Prominent artist Dale Chihuly has his traveling installation on display right now at the Dallas Arboretum. It is also a gorgeous time to visit the lush gardens of Big D, so last week I took a couple of days to visit there.
I chose to go on one of their advertised “Chihuly Nights”. Arriving at 6:00 p.m., we first wandered the gardens in daylight so I could ooh and aah at the hydrangeas, ferns, trial gardens, hanging baskets, ponds, waterfalls, lake, fountains, water walls (there’s a LOT of water here) and so much more. Funny, when I lived in the DFW area (my first 35 years), I had fantasies that Austin was much more lush, green and wet than north Texas. With the rolling hills and evergreen Live Oaks of the Hill Country, it has a character that north Texas is missing. I didn’t realize how different the climates really were.
One of the biggest things I miss here is the lack of wild thunderstorms that I grew up with; here I’ve rarely gotten to enjoy that electrical ozone-charged smell in the air following an adrenaline filled night of storming. North Texas is just enough farther north to be in Tornado Alley; I can remember a few times of the tornado sirens going off, but only once was the tornado close enough that I took animals and loved ones and rode out the storm in an interior bathroom.
As excited as I was to see the amazing Chihuly exhibit, I was equally as thrilled to get a taste of the type of gardens I grew up with. When I first started gardening in Austin 6 years ago, I naively imagined that I could have a similar lush, Southern garden. I spent a lot of money, time, blood, sweat and tears in that fruitless effort. Our soil, climate and rainfall patterns are just not conducive to “lush”.

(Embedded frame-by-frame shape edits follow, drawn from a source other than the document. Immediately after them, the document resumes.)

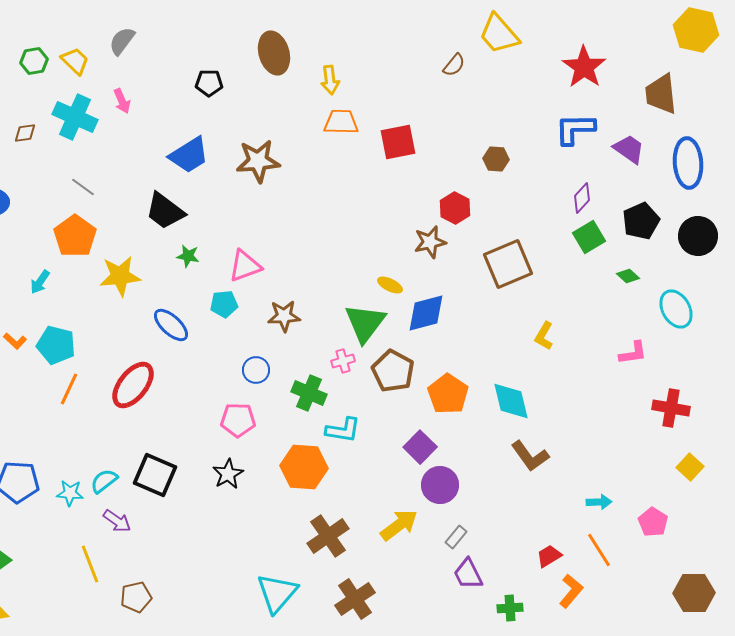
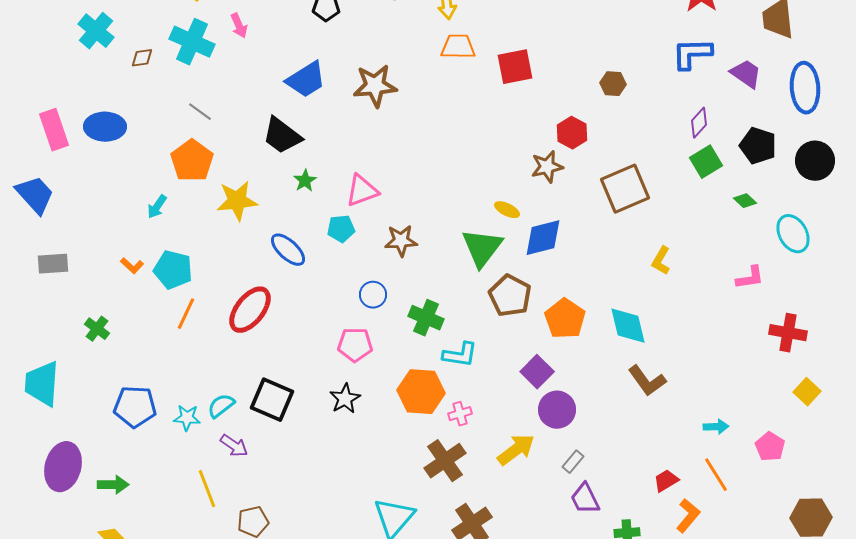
black pentagon: (641, 221) -> (758, 146), turned -30
green star: (188, 256) -> (305, 181), turned 30
pink cross: (343, 361) -> (460, 414), moved

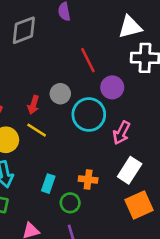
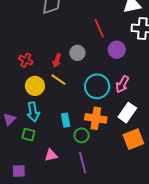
cyan circle: (89, 115) -> (97, 86), moved
orange cross: (88, 179) -> (96, 118), size x1.5
cyan rectangle: (48, 184) -> (66, 120), turned -32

It was also lovely to see the people strolling through the gardens into the night. In Dallas, you don’t wear khaki shorts and flipflops everywhere. Ladies were wearing hats, sundresses and strappy high-heel dressy sandals for the event. Men were in slacks or nice jeans. Of course, I’ve now succumbed to the Austin casual style of dress; combine our extra humidity, hotter nights and longer summers, and shorts and sandals have to be the standard.

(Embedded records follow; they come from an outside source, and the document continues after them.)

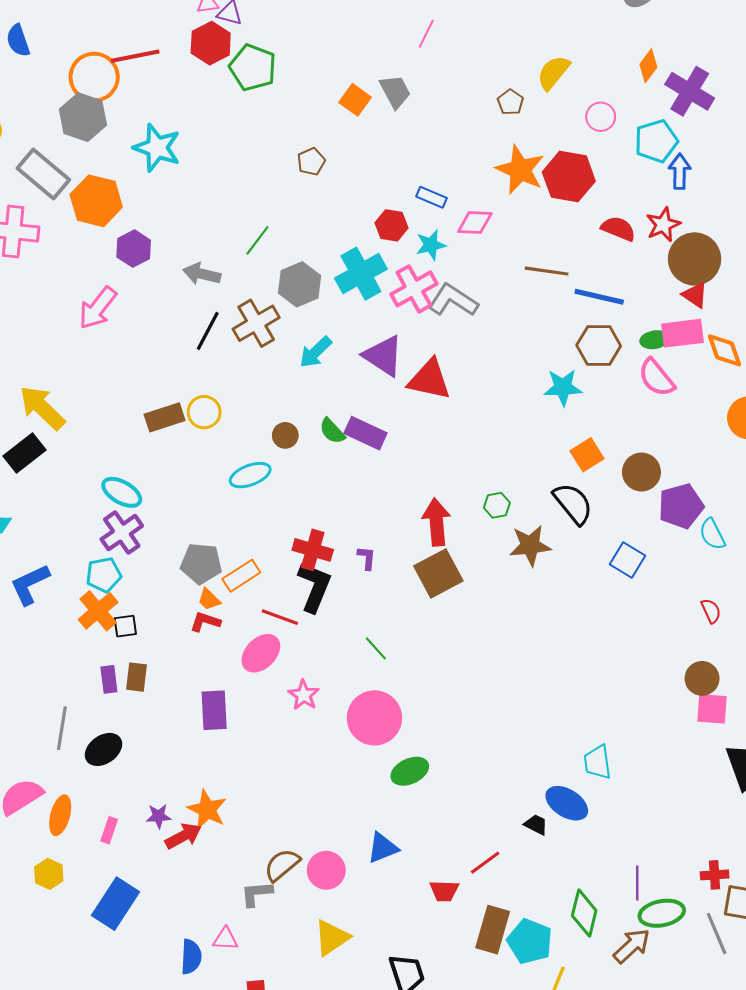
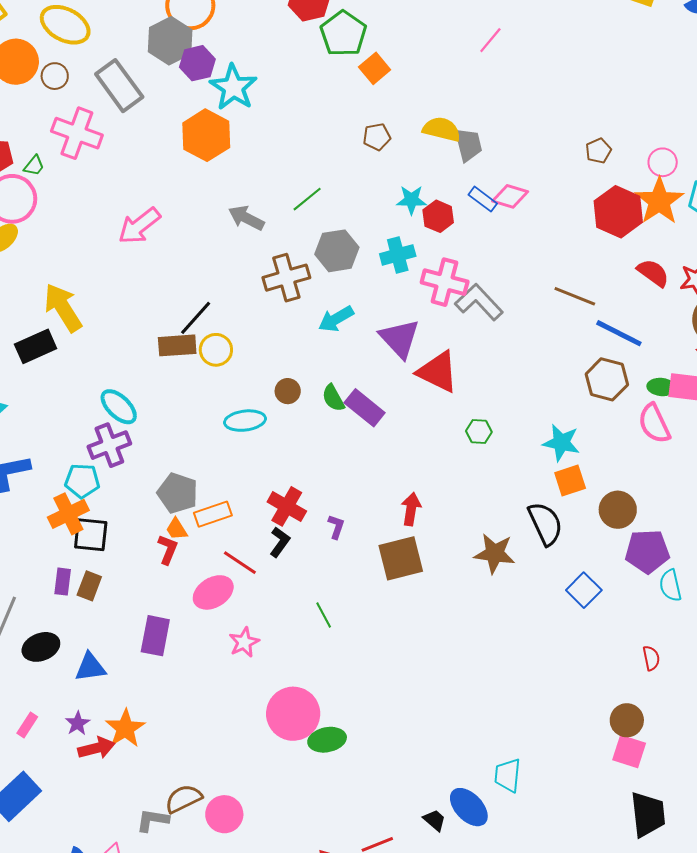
pink line: (426, 34) -> (490, 40), moved
yellow semicircle: (553, 73) -> (442, 129), moved, turned 51
gray trapezoid: (395, 91) -> (468, 145), moved
orange square: (355, 100) -> (375, 68), moved
brown pentagon: (510, 102) -> (598, 151), moved
orange star: (520, 170) -> (659, 201), moved
orange hexagon: (96, 201) -> (206, 135), moved
pink diamond: (475, 222) -> (510, 196), moved
cyan star: (431, 245) -> (411, 200), moved
purple hexagon: (134, 249) -> (197, 63), moved
cyan cross: (361, 274) -> (398, 255), size x0.7
pink cross: (414, 289) -> (445, 282), turned 30
black line: (208, 331) -> (196, 318), moved
cyan star: (563, 387) -> (561, 443), moved
green hexagon: (497, 505) -> (479, 432), moved
red arrow: (436, 522) -> (411, 509), size x0.7
black L-shape: (314, 587) -> (280, 542), size x0.6
red L-shape: (205, 622) -> (168, 549), turned 80
black square: (125, 626) -> (91, 535), size x1.5
pink circle: (374, 718) -> (293, 714), moved
purple star: (159, 816) -> (78, 723), turned 30
blue triangle: (383, 848) -> (90, 667), moved

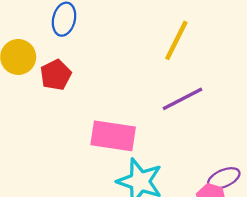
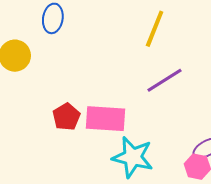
red pentagon: (56, 75) -> (66, 117), moved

Most of Chihuly’s works were nestled into beds of annuals, perennials, or water. There were a few that were so huge they signaled an entrance into a different area of the park. This tall yellow icicle tree was created specifically for the Dallas show. Chihuly creates one piece of custom glass sculpture unique to each different city of his tour.

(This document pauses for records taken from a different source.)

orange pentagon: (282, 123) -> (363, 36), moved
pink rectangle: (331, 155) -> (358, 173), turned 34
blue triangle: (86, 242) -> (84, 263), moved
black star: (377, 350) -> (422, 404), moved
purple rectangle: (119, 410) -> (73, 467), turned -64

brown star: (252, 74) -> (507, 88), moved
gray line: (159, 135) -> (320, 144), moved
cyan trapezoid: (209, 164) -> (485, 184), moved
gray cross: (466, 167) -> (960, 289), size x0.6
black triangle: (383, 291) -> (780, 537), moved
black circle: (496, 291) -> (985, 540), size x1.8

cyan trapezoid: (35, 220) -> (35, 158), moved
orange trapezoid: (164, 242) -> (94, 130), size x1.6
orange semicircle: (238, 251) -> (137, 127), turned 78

The Dallas Arboretum is nestled next to White Rock Lake. There are many plantings and water features that take advantage of that expansive view, with even an infinity-edged pond at one point. Water abounds in this park, and each vignette has its own personality.
The Chihuly exhibit goes until the Fall. I may return again after the summer heat wanes a bit; I’d love to see the Arboretum in its Autumn cloak and get more plant combination ideas. It’s a season that needs more nurturing in my yard. Okay, we don’t really HAVE Fall here, so maybe that’s why I haven’t embraced fall annuals to spruce up the garden after the summer’s brutal spanking.
There are several planting ideas that I jotted down in my notes; the Arboretum is a privately-endowed, well-funded garden, and the plantings are in a grand abundance. I saw many combinations that I can use here on a smaller scale in my own garden.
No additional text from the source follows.